The robbery took place in the hotel room of an American woman employee of Swiss bijoutier Chopard as she was out for the evening, police said.
A strongbox containing jewels was ripped out of the wardrobe and carried off, they said.
The public prosecutor for the Cannes region, Jean-Michel Cailliau, said the loss was estimated at $1.4 million dollars (one million euro).
But Chopard downplayed the reported value of the jewels and contradicted police reports that they were intended to be worn by stars at Cannes.
The heist occurred before 5:00 am (0300 GMT) at the Novotel hotel, which is located about 15 minutes from the festival venue, police said.
The Chopard employee was due to be interviewed by police later on Friday and investigators were trawling through footage from the city's security cameras to hunt for clues, they said.
Chopard is one of the official sponsors of the festival, and one of its stores, complete with its own red carpet, lies on the palm-fringed beachfront, just opposite the venue.
The jeweller redesigned the Palme d'Or trophy and each year lends out jewellery to stars for their walk up the red-carpeted steps at the Palais des Festivals.

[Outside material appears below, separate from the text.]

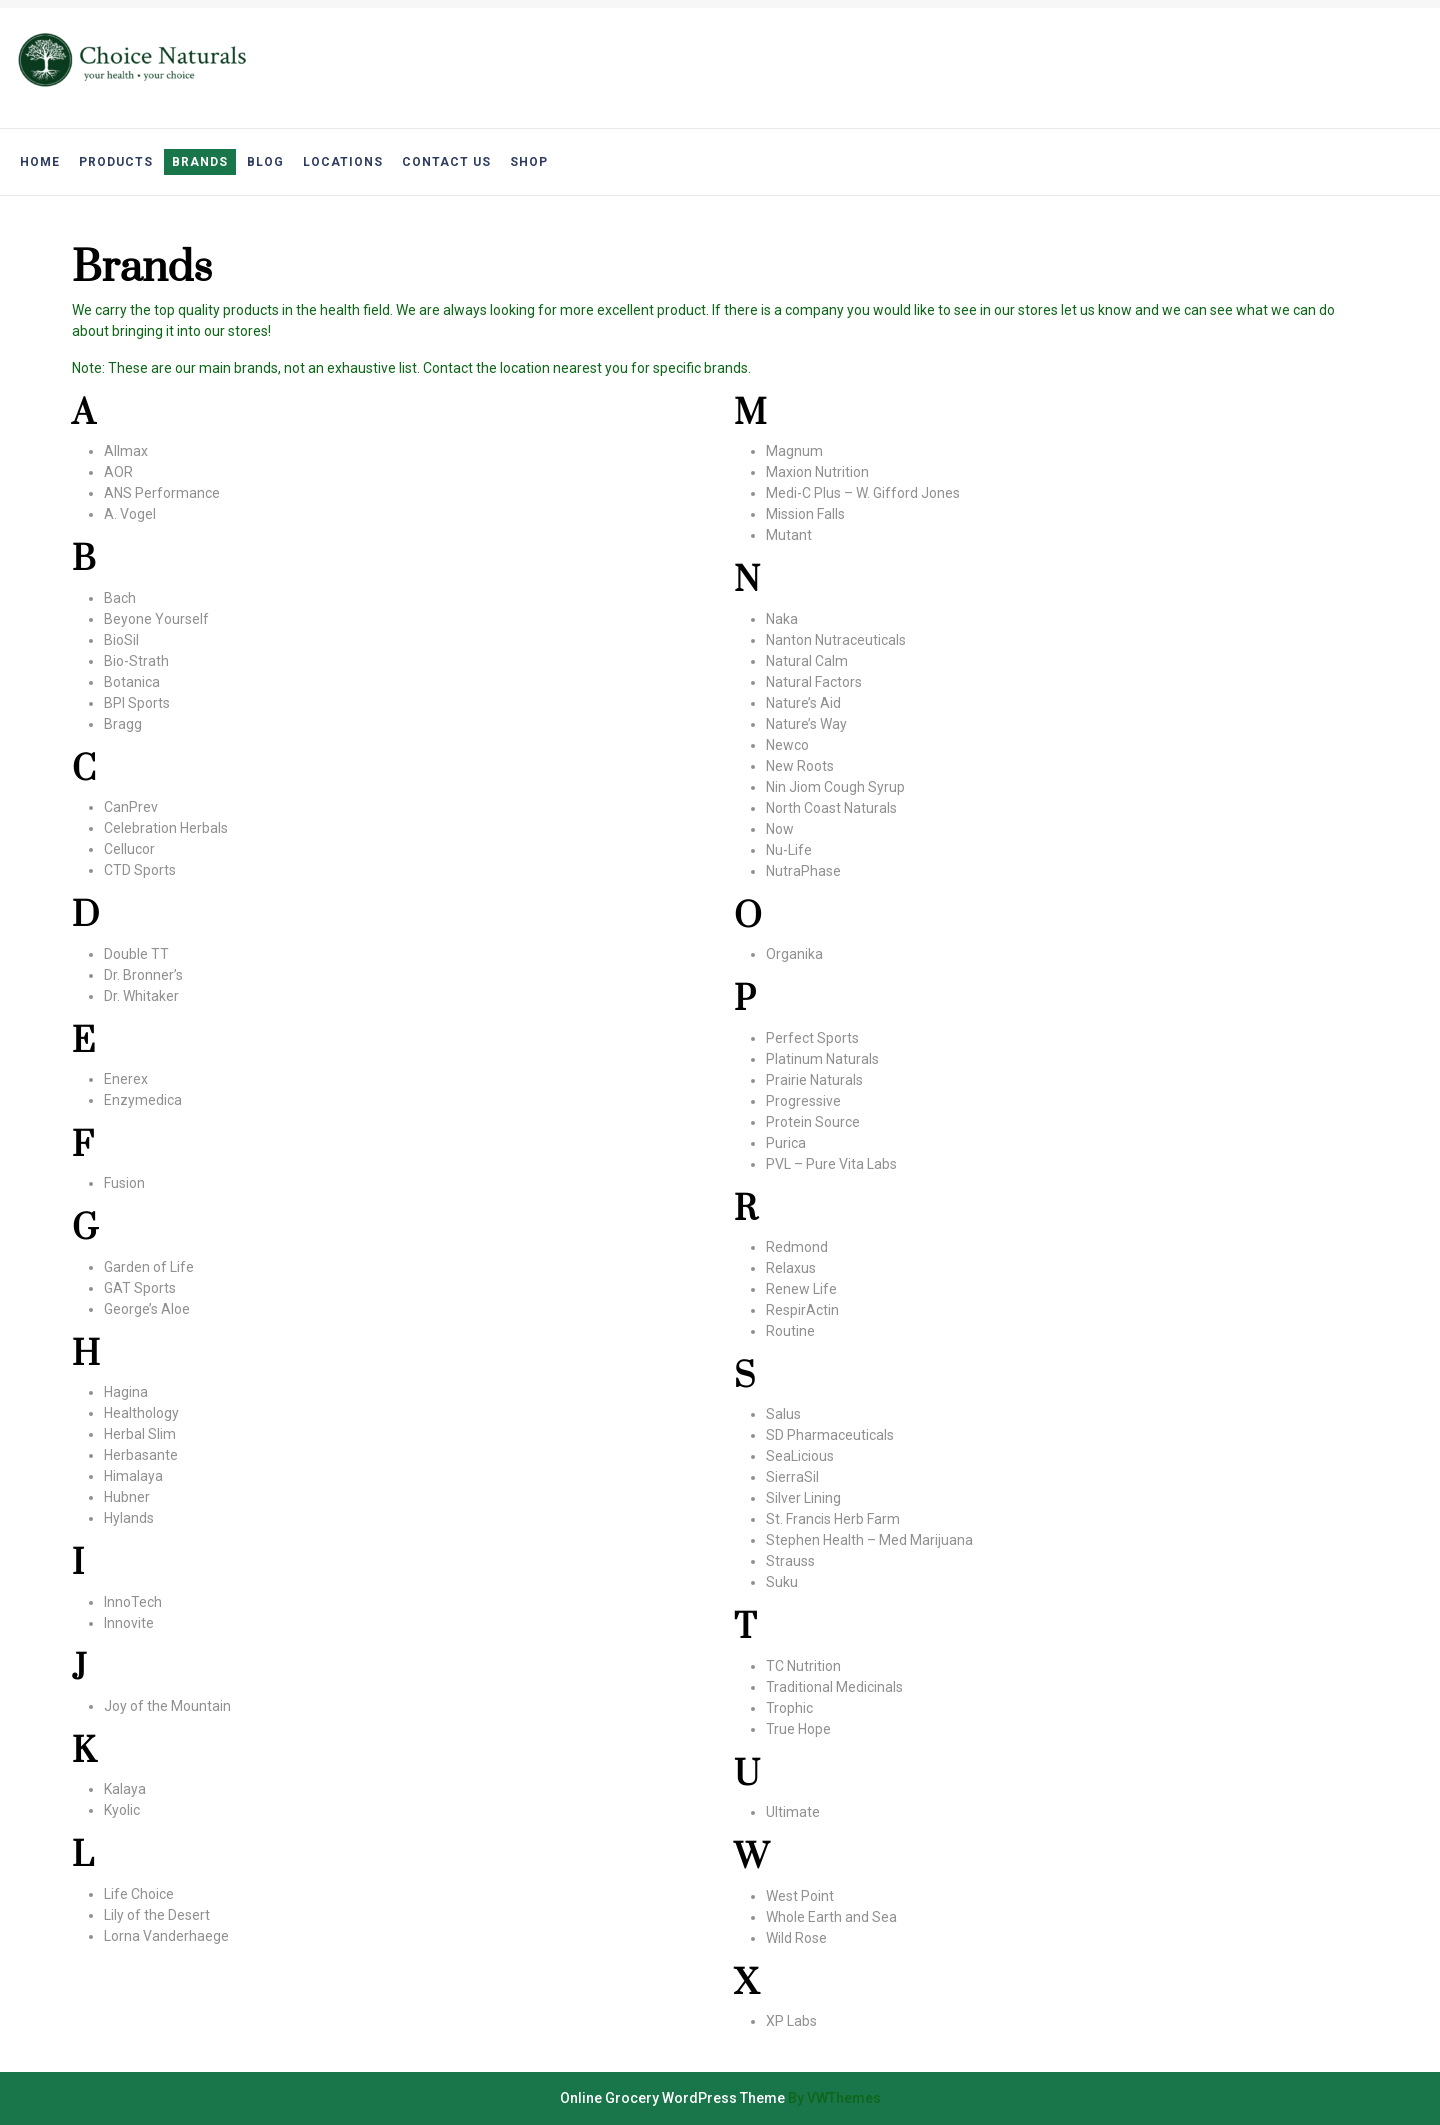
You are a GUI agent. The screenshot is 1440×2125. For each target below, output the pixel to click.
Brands (200, 162)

The photo-calls are hugely valuable to makers of gowns and jewellery, providing media exposure around the world.
Actresses at this year's festival who have donned Chopard jewellery include Julianne Moore, Lana Del Rey, Cindy Crawford, China's Fan Bingbing and Spain's Blanca Suarez.
Chopard, though, issued a three-paragraph statement saying that it could not give many details because the incident was under investigation.
"We can only let you know that the value of the pieces stolen is far lower than the figures announced in the media," it said.
"The jewels stolen are not part of the collection of jewels that are worn by actresses during the Cannes Film Festival."
An official linked to the festival said the top award, the Golden Palm, was safe.
The Palme d'Or features 118 grammes (four ounces) of yellow gold, with a value of more than 20,000 euros ($26,000), set in a base of rock crystal.
The history of the trophy dates back to 1955 - by coincidence, the year that Alfred Hitchcock made "To Catch A Thief," about a gentleman robber and a jewel heist on the French Riviera.
And in another twist, the robbery took place shortly after the world premiere of "The Bling Ring," a true-to-life tale of a group of wealthy teenagers who burgle the homes of Hollywood celebrities.
Thefts do occur during the annual 12-day bash, but police said they had no knowledge of any loss as big as Friday's heist.
The Cannes Film Festival is ranked as the world's most prestigious movie showcase.
Famous for a backdrop of an azure-blue sea, luxury yachts and champagne parties, it lures thousands of actors, directors, producers and movie buyers.
As a result, security in the streets and hotels is very high.
Late Friday there was a scare on the Croisette seafront when a man fired twice in the air as he approached a temporary TV studio set up for special coverage of the film festival, police and witnesses said.
There was a brief moment of panic in the crowd around the seafront studio, but no-one was hurt as the gun was loaded with blanks and the suspected assailant, who also had a dummy grenade and a switchblade knife, was arrested.
Marcel Authier, in charge of public security in the local Alpes-Maritimes department, told AFP that the arrested individual was a 42-year-old man who was "someone mentally unstable".
Last year in Cannes, thieves made off with four watches worth 400,000 euros ($513,000) belonging to football stars Souleymane Diawara and Mamadou Niang who were in Cannes for the festival.
Three months before this year's festival, thieves made off with 150 watches, worth around a million euros ($1.3 million), from a luxury store on Cannes' seafront.